Un surplus de réglementation ne risquait-il pas d’avoir un effet néfaste alors que le spectre d’une lente récession plane à nouveau ?
C’est le grand argument des banques : à chaque fois que l’on tente de réguler le secteur elles font du chantage à la croissance. Cette attitude est insupportable. Il est en effet tout à fait possible d’inciter financièrement les banques à prêter aux entreprises, et de pénaliser leurs activités spéculatives, quitte même à ce que cela rogne un peu leurs profits. Dans cette hypothèse la croissance ne serait pas mise en péril, mais les activités spéculatives seraient encadrées comme il se doit. Néanmoins les Etats peinent à s’entendre sur ce type de mesures parce qu’ils ne sont pas sûrs de ce qu’ils veulent vraiment. Les hommes politiques sont à titre personnel sensibles à cette cause, car ils pensent à leur réélection, mais les gouvernements restent très dépendants des pressions des industriels de la finance. Pourtant, ce qui est sûr aujourd’hui, c’est qu’en cas de nouvelles pertes colossales des banques, les Etats n’auront plus les moyens financiers de réparer les dégâts.
Certains Etats, comme l’Australie ou le Canada, ont mis en avant le fait qu’ils n’avaient pas eu besoin de secourir leur industrie financière pendant la crise, et donc qu’ils n’avaient pas à payer pour les autres…
J’ai beaucoup de sympathie pour ces pays qui ne se sont pas stupidement engouffrés dans les subprime. Mais si vraiment leurs banques ont une activité spéculative limitée, alors elles ne seraient pas pénalisées par une taxe bien conçue visant à décourager la spéculation, non ?

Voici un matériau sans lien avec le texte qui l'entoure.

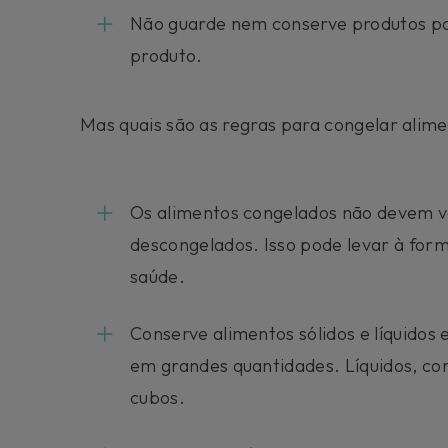
Não guarde nem conserve produtos par
produto.
Mas quais são as regras para congelar alime
Os alimentos congelados não devem vo
descongelados. Isso pode levar à form
saúde.
Conserve alimentos sólidos e líquidos
em grandes quantidades. Líquidos, c
cubos.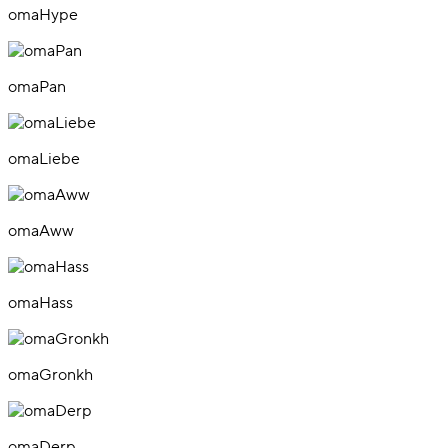
omaHype
omaPan
omaLiebe
omaAww
omaHass
omaGronkh
omaDerp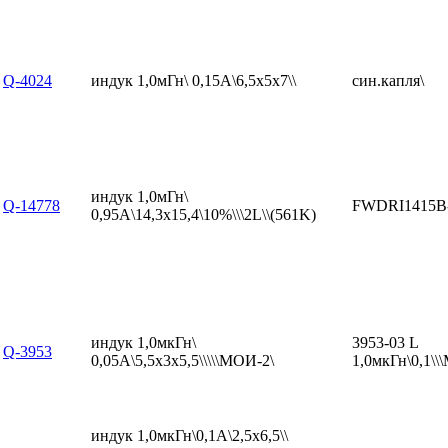
Q-4024
индук 1,0мГн\ 0,15А\6,5x5x7\\
син.капля\
индук 1,0мГн\
Q-14778
FWDRI1415B
0,95А\14,3x15,4\10%\\\2L\\(561K)
индук 1,0мкГн\
3953-03 L
Q-3953
0,05А\5,5x3x5,5\\\\\МОИ-2\
1,0мкГн\0,1\
индук 1,0мкГн\0,1А\2,5x6,5\\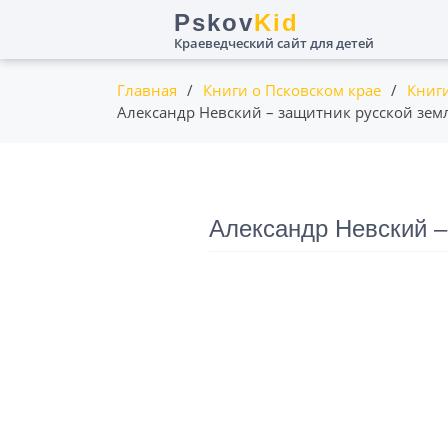
Пролистать
Pskov
Kid
до
Краеведческий сайт для детей
контента
Главная
/
Книги о Псковском крае
/
Книги
Александр Невский – защитник русской зем
Александр Невский –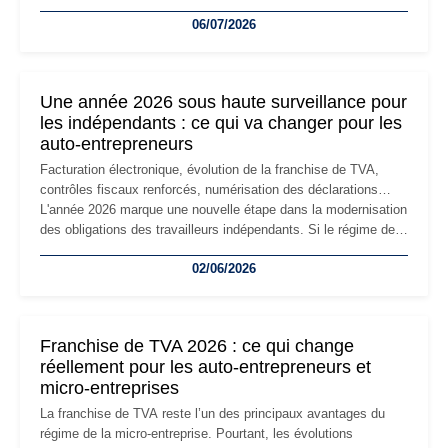
devenir inadaptée. Déménagement dans des locaux
06/07/2026
professionnels, recrutement, image de marque… Le
changement d'adresse du siège social répond souvent à une
nouvelle étape de la vie de l'entreprise et implique plusieurs
formalités obligatoires.
Une année 2026 sous haute surveillance pour
les indépendants : ce qui va changer pour les
auto-entrepreneurs
Facturation électronique, évolution de la franchise de TVA,
contrôles fiscaux renforcés, numérisation des déclarations…
L'année 2026 marque une nouvelle étape dans la modernisation
des obligations des travailleurs indépendants. Si le régime de
la micro-entreprise conserve sa simplicité et son attractivité,
02/06/2026
les auto-entrepreneurs devront s'adapter à un environnement
réglementaire plus exigeant. Décryptage des principaux
changements et des précautions à prendre pour éviter les
mauvaises surprises.
Franchise de TVA 2026 : ce qui change
réellement pour les auto-entrepreneurs et
micro-entreprises
La franchise de TVA reste l’un des principaux avantages du
régime de la micro-entreprise. Pourtant, les évolutions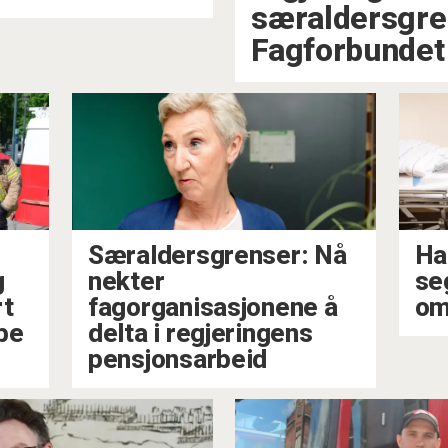
særaldersgren
Fagforbundet
Særaldersgrenser: Nå
Ha
g
nekter
se
rt
fagorganisasjonene å
om
be
delta i regjeringens
pensjonsarbeid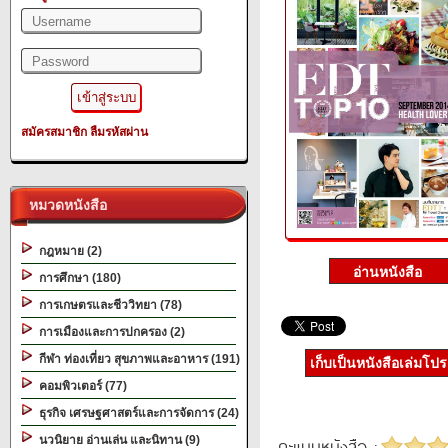
สมัครสมาชิก
ลืมรหัสผ่าน
หมวดหนังสือ
กฎหมาย (2)
การศึกษา (180)
การเกษตรและชีววิทยา (78)
การเมืองและการปกครอง (2)
กีฬา ท่องเที่ยว สุขภาพและอาหาร (191)
เก็บเป็นหนังสือเล่มโป
คอมพิวเตอร์ (77)
ธุรกิจ เศรษฐศาสตร์และการจัดการ (24)
นวนิยาย อ่านเล่น และนิทาน (9)
คะแนนหนังสือ :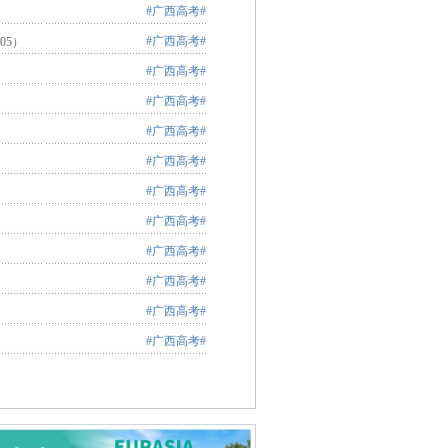
#广西高考#
#广西高考#
2:05）
#广西高考#
#广西高考#
#广西高考#
#广西高考#
#广西高考#
#广西高考#
#广西高考#
#广西高考#
#广西高考#
#广西高考#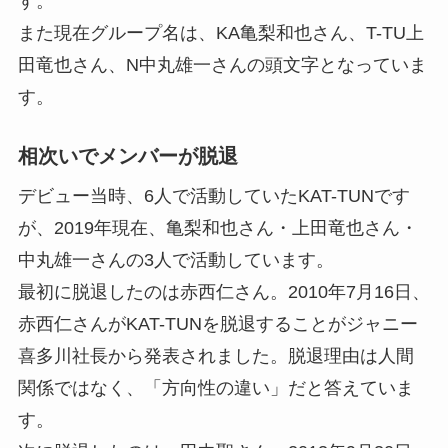
す。
また現在グループ名は、KA亀梨和也さん、T-TU上
田竜也さん、N中丸雄一さんの頭文字となっていま
す。
相次いでメンバーが脱退
デビュー当時、6人で活動していたKAT-TUNです
が、2019年現在、亀梨和也さん・上田竜也さん・
中丸雄一さんの3人で活動しています。
最初に脱退したのは赤西仁さん。2010年7月16日、
赤西仁さんがKAT-TUNを脱退することがジャニー
喜多川社長から発表されました。脱退理由は人間
関係ではなく、「方向性の違い」だと答えていま
す。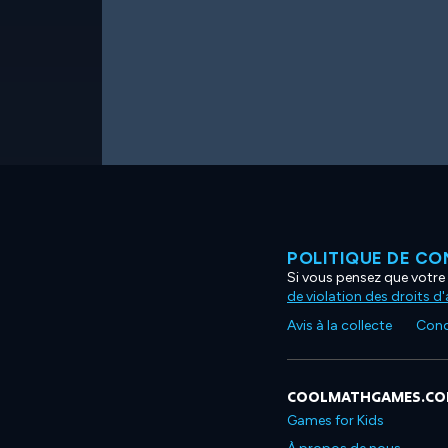
POLITIQUE DE CO
Si vous pensez que votre 
de violation des droits d
Avis à la collecte
Condi
COOLMATHGAMES.C
Games for Kids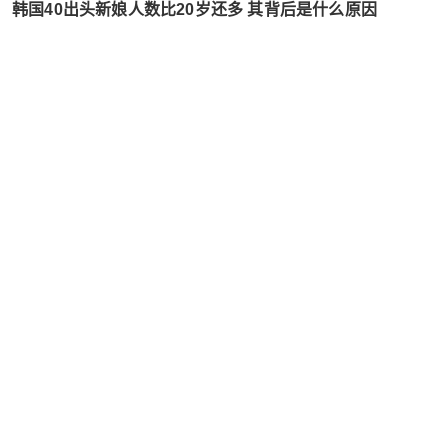
韩国40出头新娘人数比20岁还多 其背后是什么原因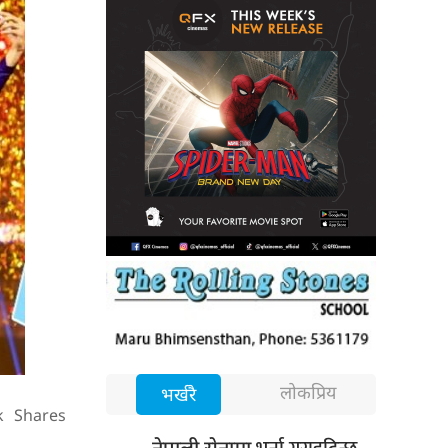
लोकप्रिय
भर्खरै
k
Shares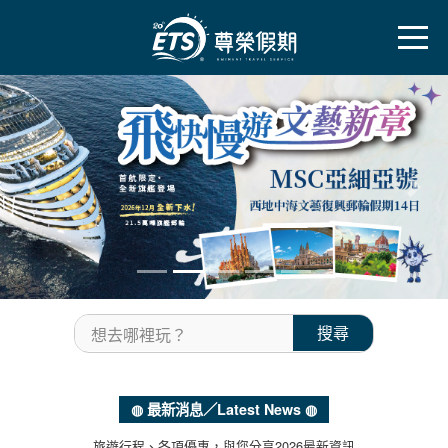
往前
往後
搜尋
想去哪裡玩？
◍ 最新消息／Latest News ◍
旅遊行程、各項優惠，與您分享2026最新資訊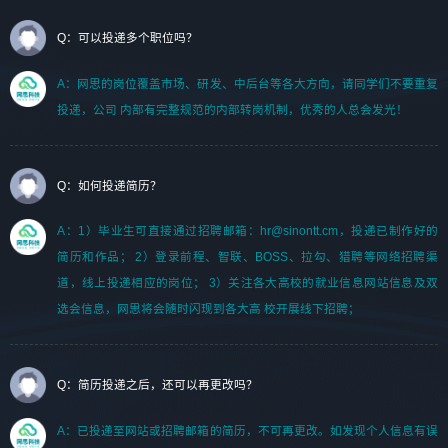
Q：可以投递多个职位吗？
A：网思的岗位覆盖市场、研发、中后台等各大方向，请同学们不要重复
投递，公司 内部有完整规范的内部转岗机制，优秀的人总会发光！
Q：如何投递简历？
A：1）毕业生可直接通过招聘邮箱：hr@sinontt.cm，投递已制作好的
简历和作品； 2）登录前程、智联、BOSS、拉勾、猎聘等网络招聘渠
道，线上投递相应的岗位； 3）关注各大高校的就业信息网站信息及双
选会信息，网思将会随时闪现到各大高 校开展线下招聘；
Q：简历投递之后，还可以再更改吗？
A：已投递至网站或招聘邮箱的简历，不可再更改。如发现个人信息有误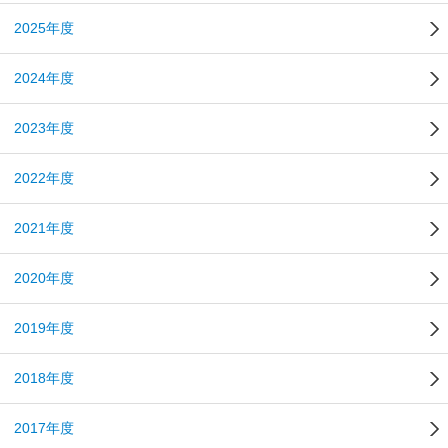
2025年度
2024年度
2023年度
2022年度
2021年度
2020年度
2019年度
2018年度
2017年度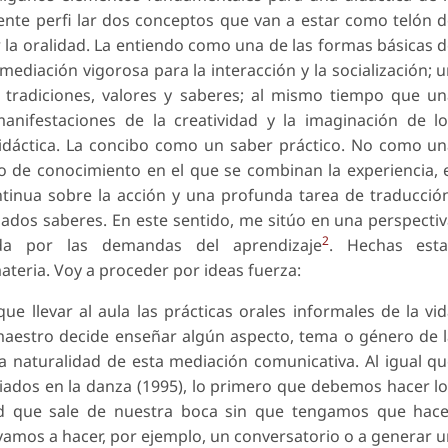
ente perfi lar dos conceptos que van a estar como telón 
la oralidad. La entiendo como una de las formas básicas 
diación vigorosa para la interacción y la socialización; 
 tradiciones, valores y saberes; al mismo tiempo que u
anifestaciones de la creatividad y la imaginación de l
 didáctica. La concibo como un saber práctico. No como u
 de conocimiento en el que se combinan la experiencia, 
ontinua sobre la acción y una profunda tarea de traducció
ados saberes. En este sentido, me sitúo en una perspecti
2
ada por las demandas del aprendizaje
. Hechas esta
teria. Voy a proceder por ideas fuerza:
ue llevar al aula las prácticas orales informales de la vi
 maestro decide enseñar algún aspecto, tema o género de 
a naturalidad de esta mediación comunicativa. Al igual q
dos en la danza (1995), lo primero que debemos hacer l
ad que sale de nuestra boca sin que tengamos que hace
vamos a hacer, por ejemplo, un conversatorio o a generar 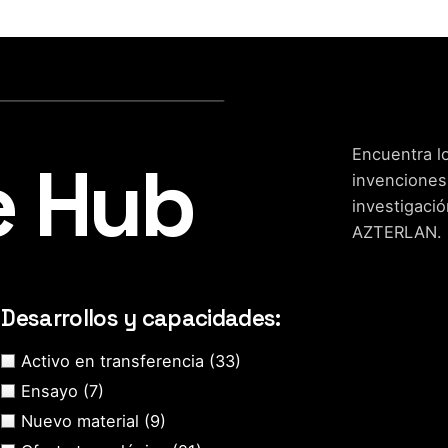
Encuentra lo
e Hub
invenciones
investigació
AZTERLAN.
Desarrollos y capacidades:
Activo en transferencia
(33)
Ensayo
(7)
Nuevo material
(9)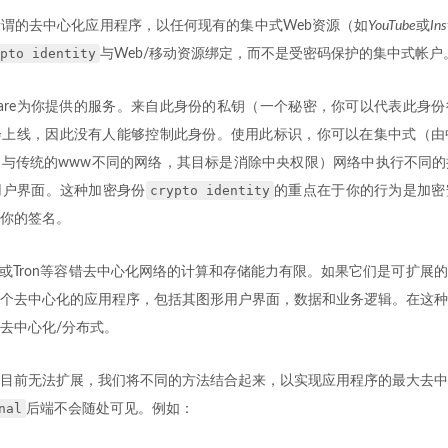
谓的去中心化应用程序，以任何现有的集中式Web资源（如
YouTube
或
In
pto identity
与Web/移动资源绑定，而不是受密码保护的集中式帐户
Software为你提供的服务。来自此身份的私钥（一个秘密，你可以代表此
上线，因此没有人能够控制此身份。使用此标识，你可以在集中式（由中
与传统的www不同的网络，其目标是消除中央权限）网络中执行不同的
crypto identity
用户界面。这种加密身份
的重点在于你的行为是加密
你的签名。
S或Tron等容错去中心化网络的计算和存储能力有限。如果它们是可扩展
个去中心化的应用程序，包括其图形用户界面，数据和业务逻辑。在这种
去中心化/分布式。
目前无法扩展，我们将不同的方法结合起来，以实现应用程序的最大去中
nal
后端不会随处可见。例如：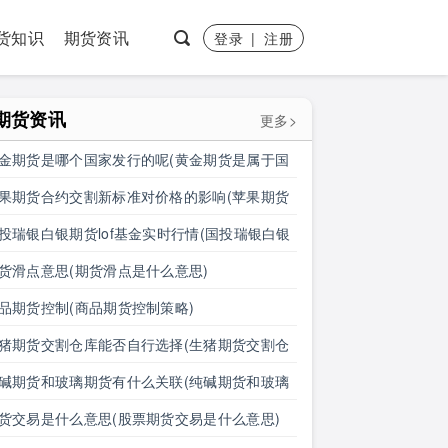
货知识
期货资讯
登录
|
注册
期货资讯
更多>
金期货是哪个国家发行的呢(黄金期货是属于国
盘吗)
果期货合约交割新标准对价格的影响(苹果期货
约交割新标准对价格的影响有哪些)
投瑞银白银期货lof基金实时行情(国投瑞银白银
货lof基金实时行情怎么样)
货滑点意思(期货滑点是什么意思)
品期货控制(商品期货控制策略)
猪期货交割仓库能否自行选择(生猪期货交割仓
能否自行选择仓位)
碱期货和玻璃期货有什么关联(纯碱期货和玻璃
货有什么关联吗)
货交易是什么意思(股票期货交易是什么意思)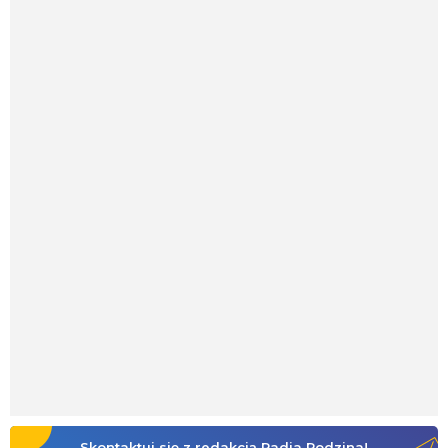
Skontaktuj się z redakcją Radia Rodzina!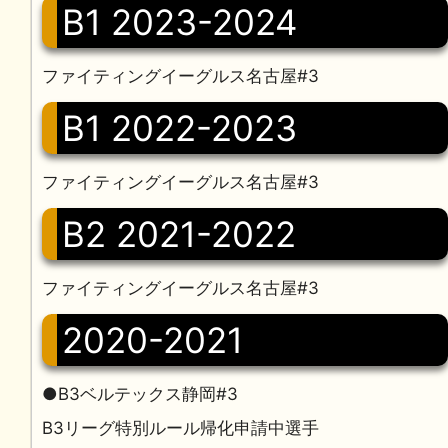
B1 2023-2024
ファイティングイーグルス名古屋#3
B1 2022-2023
ファイティングイーグルス名古屋#3
B2 2021-2022
ファイティングイーグルス名古屋#3
2020-2021
●B3ベルテックス静岡#3
B3リーグ特別ルール帰化申請中選手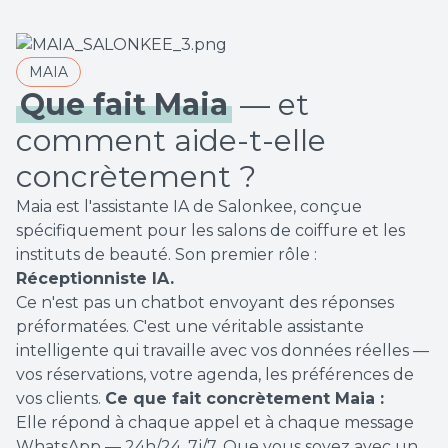
MAIA
Que fait Maia
— et
comment aide-t-elle
concrètement ?
Maia est l'assistante IA de Salonkee, conçue
spécifiquement pour les salons de coiffure et les
instituts de beauté. Son premier rôle :
Réceptionniste IA.
Ce n'est pas un chatbot envoyant des réponses
préformatées. C'est une véritable assistante
intelligente qui travaille avec vos données réelles —
vos réservations, votre agenda, les préférences de
vos clients.
Ce que fait concrètement Maia :
Elle répond à chaque appel et à chaque message
WhatsApp — 24h/24, 7j/7. Que vous soyez avec un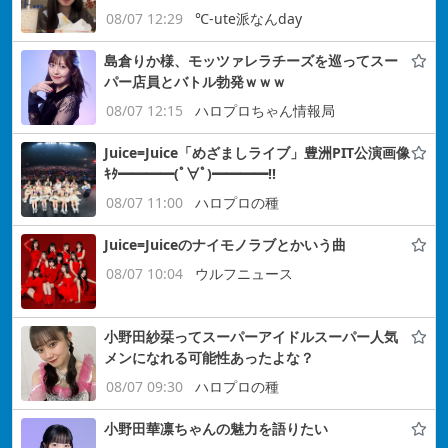
08/07 12:29
℃-ute派なんday
島倉りか様、モッツァレラチーズを巡ってスー
パー店員とバトル勃発ｗｗｗ
08/07 12:15
ハロプロちゃん情報局
Juice=Juice「めざましライブ」豊洲PIT公演画像
ｷﾀ━━━━(ﾟ∀ﾟ)━━━━!!
08/07 11:00
ハロプロの種
Juice=Juiceのナイモノラブとかいう曲
08/07 10:04
ウルフニュース
小野田紗栞ってスーパーアイドルスーパー人気
メンになれる可能性あったよな？
08/07 09:30
ハロプロの種
小野田華凛ちゃんの魅力を語りたい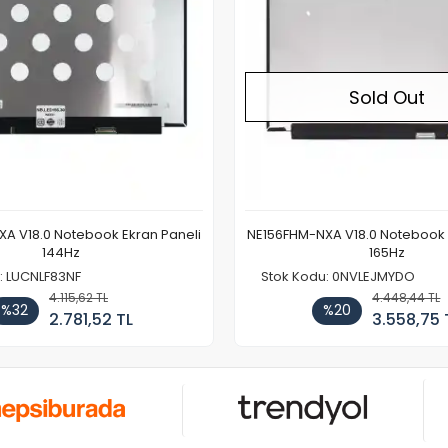
Sold Out
A V18.0 Notebook Ekran Paneli
NE156FHM-NXA V18.0 Notebook 
144Hz
165Hz
: LUCNLF83NF
Stok Kodu: 0NVLEJMYDO
4.115,62 TL
4.448,44 TL
%32
%20
2.781,52 TL
3.558,75 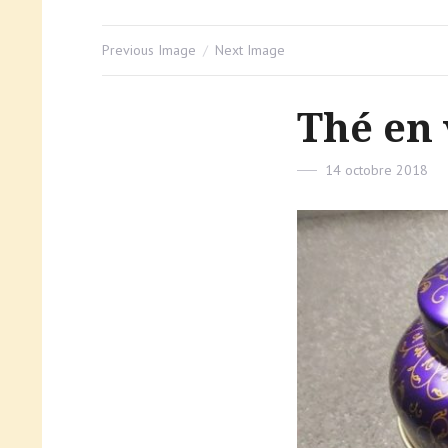
Previous Image
Next Image
Thé en 
Posted
14 octobre 2018
on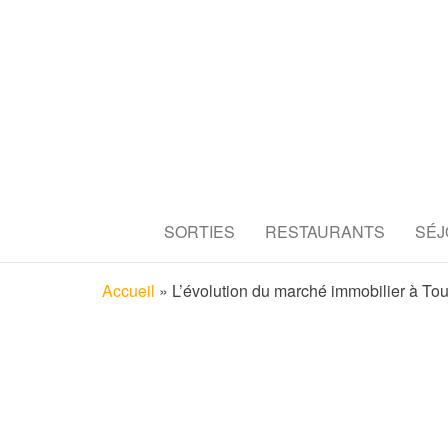
TOULOUS
Découvrez tous les secrets de l
SORTIES
RESTAURANTS
SÉJ
RESTAUR
Accueil
»
L’évolution du marché immobilier à To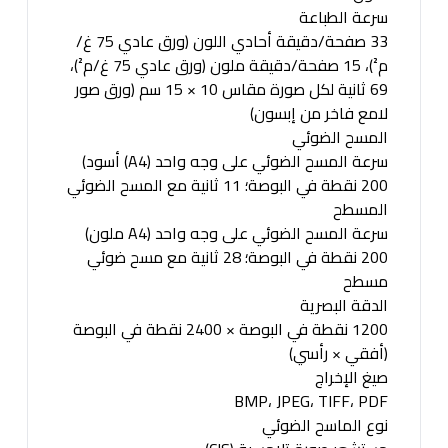
سرعة الطباعة
33 صفحة/دقيقة أحادي اللون (ورق عادي 75 غ/
م²)، 15 صفحة/دقيقة ملون (ورق عادي 75 غ/م²)،
69 ثانية لكل صورة مقاس 10 × 15 سم (ورق صور
لامع فاخر من إبسون)
المسح الضوئي
سرعة المسح الضوئي على وجه واحد (A4) أسود)
200 نقطة في البوصة؛ 11 ثانية مع المسح الضوئي
المسطح
سرعة المسح الضوئي على وجه واحد (A4 ملون)
200 نقطة في البوصة؛ 28 ثانية مع مسح ضوئي
مسطح
الدقة البصرية
1200 نقطة في البوصة × 2400 نقطة في البوصة
(أفقي × رأسي)
صيغ الإخراج
BMP، JPEG، TIFF، PDF
نوع الماسح الضوئي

Les Etats se sont mis d’accord ce week-end pour donner une priorité à la croissance, tout en divisant leurs déficits par deux. N’est-ce pas incompatible ?
C’était en effet le grand débat du week-end. Les Etats-Unis sont venus à Toronto pour prôner la croissance à tous prix. Tandis que l’Allemagne et l’Union Européenne sont venus vendre les vertus de l’austérité. Comme pour la régulation financière, on a donc trouvé un compromis sur la mise en place “de plans de consolidation favorables à la croissance”. C’est flou et pas vraiment contraignant. Néanmoins, à ceux qui disent que l’austérité et la croissance ne sont pas compatibles, je répondrai quand même qu’il n’est pas impossible d’arrêter le gaspillage tout en finançant des investissements socialement utiles par l’emprunt, et ainsi contribuer à la croissance. Cette solution n’est pas complètement absurde si elle est correctement appliquée par tous les pays. Malheureusement on a laissé aux Etats le choix de faire comme ils l’entendent.
Que faut-il attendre des prochains G20 ?
Je ne suis pas très optimiste pour la suite. A chaque G20, on se rend un peu plus compte de l’inutilité de ces sommets. A Londres et Pittsburgh les Etats s’étaient au moins accordés sur des mesures emblématiques comme la suppression des paradis fiscaux ou encore l’encadrement des bonus. Or aujourd’hui, ces engagements n’ont pas vraiment porté leurs fruits. Les paradis fiscaux n’ont toujours pas disparu et l’application des nouvelles réglementations sur les bonus est très variable selon les pays. A Toronto, aucune mesure concrète n’a été prise. C’est donc d’autant plus décourageant pour la suite. C’est pourquoi je pense qu’il vaudrait mieux remplacer ces G20 par des comités d’experts travaillant sur des solutions de long terme, qui seraient ensuite mises en application de façon coordonnée par les gouvernements . Cela éviterait de perdre du temps et de l’argent à brasser du vent.